----- Original Message ----- From: "Wayne Johnson" <[EMAIL PROTECTED]>
To: "The Hardware List" <[email protected]> Sent: Tuesday, August 01, 2006 12:13 AM Subject: RE: [H] Problem after partition merge
I would've used XP's convert from the FAT32 to NTFS then instead of merging slowly resize partitions as need with PM has always worked for me copying the files over from 1 partition to the other manually.
My success has been the same and I work the same as Wayne. I do not associate converting with resizing partitions. I consider converting as one function that I have Windows do one partition at a time. If I use Partition Magic I do not "stack" functions by ordering a series of more than one and then executing them. I select one function at a time and get it done first, then select another etc. Others have agreed that Partition Magic is more likely to ruin your data when it is attempting to run a sequence of commands.

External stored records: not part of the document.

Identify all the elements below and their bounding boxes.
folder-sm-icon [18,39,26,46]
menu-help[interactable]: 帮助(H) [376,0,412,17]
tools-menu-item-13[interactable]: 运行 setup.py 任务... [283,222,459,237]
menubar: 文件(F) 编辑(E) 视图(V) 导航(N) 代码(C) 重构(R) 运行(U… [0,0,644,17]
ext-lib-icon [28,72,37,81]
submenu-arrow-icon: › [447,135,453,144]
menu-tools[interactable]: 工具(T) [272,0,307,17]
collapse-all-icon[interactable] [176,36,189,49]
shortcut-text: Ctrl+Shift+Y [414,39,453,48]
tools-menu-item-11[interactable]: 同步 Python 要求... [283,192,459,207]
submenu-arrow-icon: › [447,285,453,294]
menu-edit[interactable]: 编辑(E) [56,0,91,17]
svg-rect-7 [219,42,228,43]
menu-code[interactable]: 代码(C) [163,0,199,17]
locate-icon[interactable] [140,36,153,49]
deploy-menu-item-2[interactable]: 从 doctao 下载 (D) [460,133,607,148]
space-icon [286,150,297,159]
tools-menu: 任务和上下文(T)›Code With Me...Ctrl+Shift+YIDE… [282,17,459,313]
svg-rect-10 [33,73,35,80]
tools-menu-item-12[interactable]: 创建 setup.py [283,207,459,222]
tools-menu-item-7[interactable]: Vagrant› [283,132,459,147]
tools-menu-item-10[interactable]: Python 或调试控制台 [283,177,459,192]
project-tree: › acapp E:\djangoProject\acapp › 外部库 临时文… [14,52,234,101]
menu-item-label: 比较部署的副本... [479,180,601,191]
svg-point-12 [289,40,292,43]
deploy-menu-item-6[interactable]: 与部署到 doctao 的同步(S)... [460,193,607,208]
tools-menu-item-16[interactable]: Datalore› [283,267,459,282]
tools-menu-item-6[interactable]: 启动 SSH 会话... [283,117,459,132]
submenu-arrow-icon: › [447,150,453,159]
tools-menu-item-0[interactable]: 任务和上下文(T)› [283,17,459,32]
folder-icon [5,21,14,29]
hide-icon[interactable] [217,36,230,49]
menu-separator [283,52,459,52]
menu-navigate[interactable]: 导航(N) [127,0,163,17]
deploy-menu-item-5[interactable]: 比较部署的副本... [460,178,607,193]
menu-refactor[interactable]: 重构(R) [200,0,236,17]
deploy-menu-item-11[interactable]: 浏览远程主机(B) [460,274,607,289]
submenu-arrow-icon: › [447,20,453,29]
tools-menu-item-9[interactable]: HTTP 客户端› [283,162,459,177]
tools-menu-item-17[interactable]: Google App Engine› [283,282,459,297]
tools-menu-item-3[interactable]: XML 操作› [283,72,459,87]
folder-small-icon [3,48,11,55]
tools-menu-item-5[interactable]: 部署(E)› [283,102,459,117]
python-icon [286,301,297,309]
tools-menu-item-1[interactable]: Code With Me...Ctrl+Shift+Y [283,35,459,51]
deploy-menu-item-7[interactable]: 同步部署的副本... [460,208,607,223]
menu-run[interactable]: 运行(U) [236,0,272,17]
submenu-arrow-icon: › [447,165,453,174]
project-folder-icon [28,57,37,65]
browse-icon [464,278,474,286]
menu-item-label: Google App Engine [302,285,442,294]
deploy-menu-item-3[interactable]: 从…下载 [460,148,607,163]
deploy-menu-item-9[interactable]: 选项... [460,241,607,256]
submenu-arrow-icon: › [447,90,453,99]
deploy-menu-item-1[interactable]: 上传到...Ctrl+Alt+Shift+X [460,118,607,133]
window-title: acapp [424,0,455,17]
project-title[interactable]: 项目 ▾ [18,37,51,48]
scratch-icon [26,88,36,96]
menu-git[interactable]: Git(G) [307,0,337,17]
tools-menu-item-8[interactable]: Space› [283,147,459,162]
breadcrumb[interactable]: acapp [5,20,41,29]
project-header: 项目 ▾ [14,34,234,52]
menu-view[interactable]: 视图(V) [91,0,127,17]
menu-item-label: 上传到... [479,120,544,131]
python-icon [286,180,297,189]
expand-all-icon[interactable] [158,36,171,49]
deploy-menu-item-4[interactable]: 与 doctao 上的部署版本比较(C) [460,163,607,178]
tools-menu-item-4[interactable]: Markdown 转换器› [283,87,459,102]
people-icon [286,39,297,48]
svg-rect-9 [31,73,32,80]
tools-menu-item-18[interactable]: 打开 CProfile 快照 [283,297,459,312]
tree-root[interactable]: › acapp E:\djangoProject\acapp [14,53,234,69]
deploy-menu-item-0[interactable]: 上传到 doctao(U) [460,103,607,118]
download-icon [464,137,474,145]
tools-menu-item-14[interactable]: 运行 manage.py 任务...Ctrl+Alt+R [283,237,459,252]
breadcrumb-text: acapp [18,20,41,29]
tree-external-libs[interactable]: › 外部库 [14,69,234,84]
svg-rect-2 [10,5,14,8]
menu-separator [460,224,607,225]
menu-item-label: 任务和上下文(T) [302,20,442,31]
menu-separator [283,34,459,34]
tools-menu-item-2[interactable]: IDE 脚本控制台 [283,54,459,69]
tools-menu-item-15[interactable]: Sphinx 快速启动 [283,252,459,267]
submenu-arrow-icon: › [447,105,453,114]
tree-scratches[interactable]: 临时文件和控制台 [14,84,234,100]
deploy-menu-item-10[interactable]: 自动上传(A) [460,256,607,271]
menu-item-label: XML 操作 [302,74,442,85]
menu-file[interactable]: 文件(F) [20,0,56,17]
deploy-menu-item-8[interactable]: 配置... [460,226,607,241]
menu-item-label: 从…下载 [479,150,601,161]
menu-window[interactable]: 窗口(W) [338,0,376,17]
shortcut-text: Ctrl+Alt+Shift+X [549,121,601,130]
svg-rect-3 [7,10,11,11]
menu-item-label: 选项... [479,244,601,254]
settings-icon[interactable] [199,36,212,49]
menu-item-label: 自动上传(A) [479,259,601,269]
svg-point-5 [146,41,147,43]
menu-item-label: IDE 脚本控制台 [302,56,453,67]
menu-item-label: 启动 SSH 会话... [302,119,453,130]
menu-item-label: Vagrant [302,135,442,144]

Evidently your computer is running since you are reading this. If you have valuable data on your hard drive, back it up before you shut your computer down. I often add comments for all (including those with less experience in losing data) with many of my posts. So this is not to insult the intelligence of the few who practice good backup procedures. If you believe that your next shutdown is risky, surely you will believe that a conversion, a split, resize or merge is a very risky procedure. You will back up your data before you do this (unless you are impatient as I am at times and feel that I can do this thing, just this once.) I guess the big question is how did you go for weeks and accumulate all of that data on just one hard drive and not back it up along the way?
We still insist on thinking that a hard drive is for permanent storage and not just a temporary holding area for data. Some ask why we need 300 to 750 GB hard drives if we are not to consider them permanent storage areas. That space is to keep your data in a location that allows easy access while you are using your computer, not to permanently store it. Now that 4.5 GB per DVD disk is obsolete the same as a 1.44 MB floppy is obsolete, bring on Blue Ray! I have 100 GB on a partition I would like to back up on one permanent disk. In the past we did not want a pile of floppies. Later we did not want a pile of zip disks. Then we did not want a pile of 700 MB CD's. Now it would take a pile of DVD's to back up a partition that contains 100 GB of data.